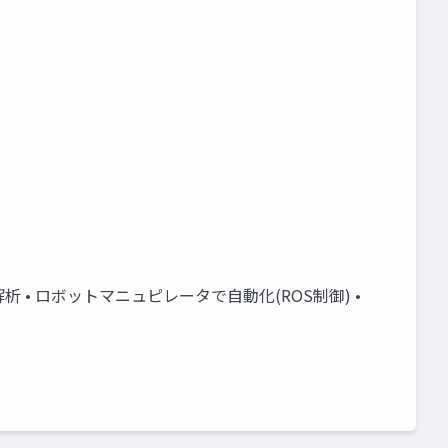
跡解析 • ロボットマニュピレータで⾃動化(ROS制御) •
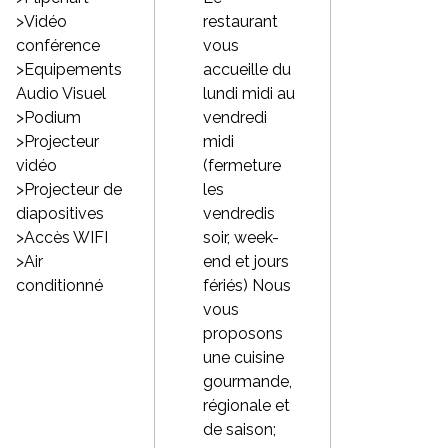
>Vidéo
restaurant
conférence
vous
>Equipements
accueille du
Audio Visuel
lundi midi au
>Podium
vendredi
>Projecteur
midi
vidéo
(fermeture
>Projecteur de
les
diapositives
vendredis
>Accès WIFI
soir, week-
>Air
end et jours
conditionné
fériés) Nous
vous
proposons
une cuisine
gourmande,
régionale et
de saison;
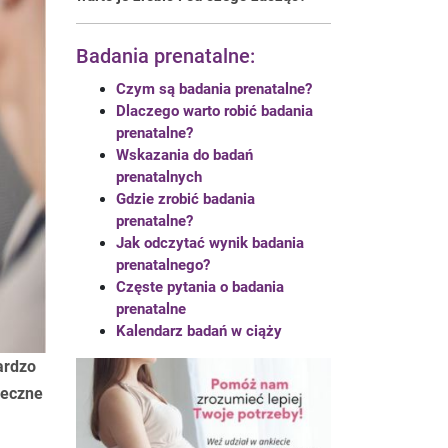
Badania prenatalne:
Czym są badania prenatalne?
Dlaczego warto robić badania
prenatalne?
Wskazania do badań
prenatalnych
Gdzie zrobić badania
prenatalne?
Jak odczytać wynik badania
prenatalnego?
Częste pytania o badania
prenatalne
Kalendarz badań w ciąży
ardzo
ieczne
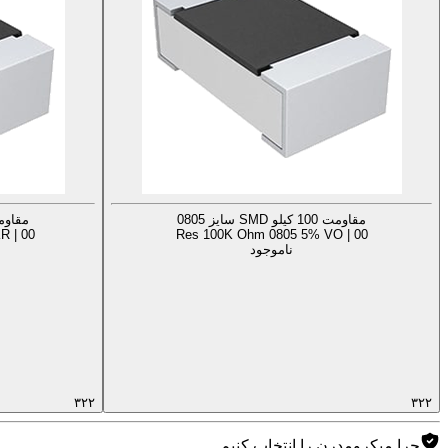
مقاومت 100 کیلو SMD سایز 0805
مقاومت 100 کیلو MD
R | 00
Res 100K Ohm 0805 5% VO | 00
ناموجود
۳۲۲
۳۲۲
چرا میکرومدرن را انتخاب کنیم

* * *

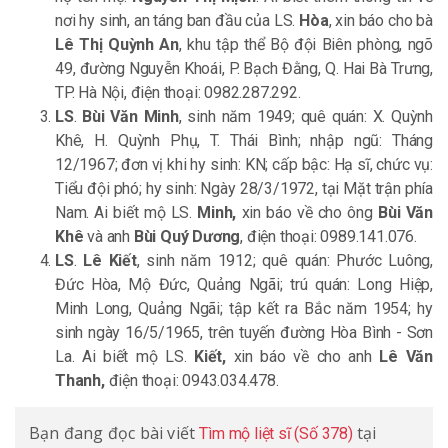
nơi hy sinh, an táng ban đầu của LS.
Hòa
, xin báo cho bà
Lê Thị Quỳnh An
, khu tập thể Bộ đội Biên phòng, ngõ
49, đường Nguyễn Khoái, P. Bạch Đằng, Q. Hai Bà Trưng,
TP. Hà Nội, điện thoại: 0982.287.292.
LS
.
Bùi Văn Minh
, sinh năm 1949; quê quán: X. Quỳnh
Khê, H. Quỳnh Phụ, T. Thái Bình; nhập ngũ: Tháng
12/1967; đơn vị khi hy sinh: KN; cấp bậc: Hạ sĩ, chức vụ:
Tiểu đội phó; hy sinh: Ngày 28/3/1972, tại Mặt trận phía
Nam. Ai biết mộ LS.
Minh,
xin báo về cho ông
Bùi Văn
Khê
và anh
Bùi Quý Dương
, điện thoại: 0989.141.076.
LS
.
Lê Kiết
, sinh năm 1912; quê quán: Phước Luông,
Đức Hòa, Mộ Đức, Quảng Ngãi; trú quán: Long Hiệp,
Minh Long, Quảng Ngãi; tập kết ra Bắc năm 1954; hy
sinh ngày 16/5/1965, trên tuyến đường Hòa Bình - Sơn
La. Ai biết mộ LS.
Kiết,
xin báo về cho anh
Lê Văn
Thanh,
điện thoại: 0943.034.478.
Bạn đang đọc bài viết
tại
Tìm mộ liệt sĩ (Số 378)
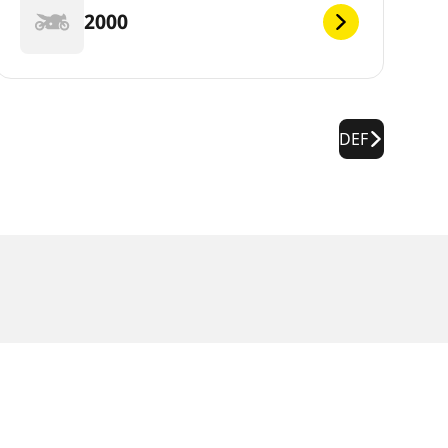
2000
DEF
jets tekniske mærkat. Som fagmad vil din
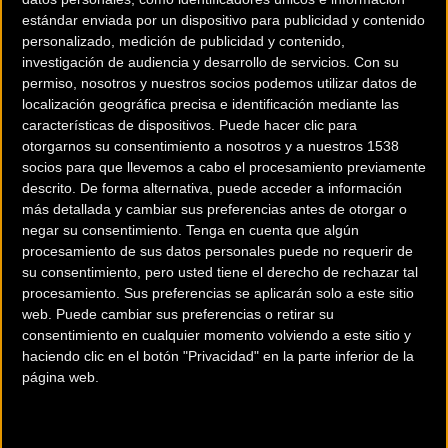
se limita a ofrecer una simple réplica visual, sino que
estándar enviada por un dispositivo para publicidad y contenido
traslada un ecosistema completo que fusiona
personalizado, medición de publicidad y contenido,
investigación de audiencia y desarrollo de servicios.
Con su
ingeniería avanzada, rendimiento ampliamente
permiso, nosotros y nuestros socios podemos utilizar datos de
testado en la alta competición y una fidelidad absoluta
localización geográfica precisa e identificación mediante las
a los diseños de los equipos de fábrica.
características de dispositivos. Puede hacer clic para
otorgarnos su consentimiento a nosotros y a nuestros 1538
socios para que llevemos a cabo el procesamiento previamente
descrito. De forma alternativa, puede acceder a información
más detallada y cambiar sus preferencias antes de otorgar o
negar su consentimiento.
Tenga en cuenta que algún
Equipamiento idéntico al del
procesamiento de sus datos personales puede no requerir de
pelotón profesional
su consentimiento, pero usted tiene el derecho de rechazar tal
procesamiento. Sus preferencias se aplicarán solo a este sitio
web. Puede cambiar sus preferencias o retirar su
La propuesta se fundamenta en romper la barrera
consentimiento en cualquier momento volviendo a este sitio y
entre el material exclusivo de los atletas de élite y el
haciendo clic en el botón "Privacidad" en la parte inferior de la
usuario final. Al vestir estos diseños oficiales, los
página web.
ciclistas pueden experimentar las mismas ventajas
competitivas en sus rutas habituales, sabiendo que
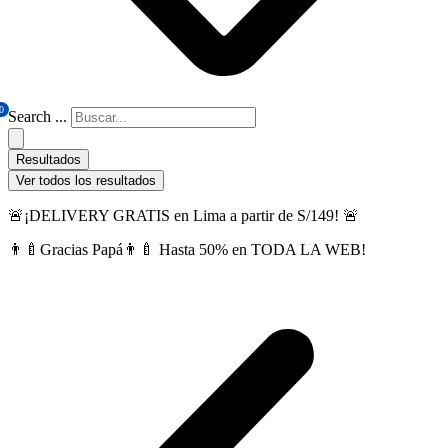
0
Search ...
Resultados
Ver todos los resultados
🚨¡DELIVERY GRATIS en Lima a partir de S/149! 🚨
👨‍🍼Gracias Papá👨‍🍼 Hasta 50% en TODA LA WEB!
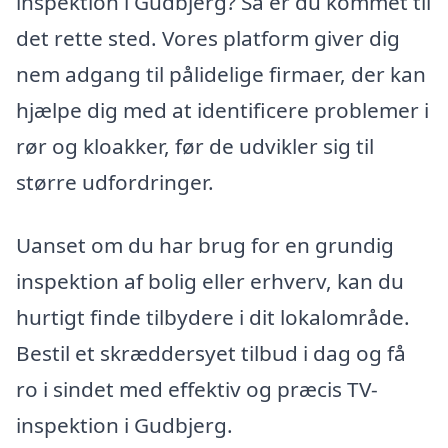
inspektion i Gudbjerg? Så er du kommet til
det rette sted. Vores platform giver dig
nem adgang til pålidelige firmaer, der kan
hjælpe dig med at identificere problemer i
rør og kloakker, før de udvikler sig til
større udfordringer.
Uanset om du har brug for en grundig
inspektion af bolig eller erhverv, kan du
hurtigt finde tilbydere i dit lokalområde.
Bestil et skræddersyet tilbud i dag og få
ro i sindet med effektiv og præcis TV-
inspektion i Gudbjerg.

__What the task requires__
Please output the lines of the listing above that fall in the stretch from the one with "investigación de audiencia" through the one with "pelotón profesional", exactly and only those.

__Reply to the exercise__
investigación de audiencia y desarrollo de servicios.
Con su
ingeniería avanzada, rendimiento ampliamente
permiso, nosotros y nuestros socios podemos utilizar datos de
testado en la alta competición y una fidelidad absoluta
localización geográfica precisa e identificación mediante las
a los diseños de los equipos de fábrica.
características de dispositivos. Puede hacer clic para
otorgarnos su consentimiento a nosotros y a nuestros 1538
socios para que llevemos a cabo el procesamiento previamente
descrito. De forma alternativa, puede acceder a información
más detallada y cambiar sus preferencias antes de otorgar o
negar su consentimiento.
Tenga en cuenta que algún
Equipamiento idéntico al del
procesamiento de sus datos personales puede no requerir de
pelotón profesional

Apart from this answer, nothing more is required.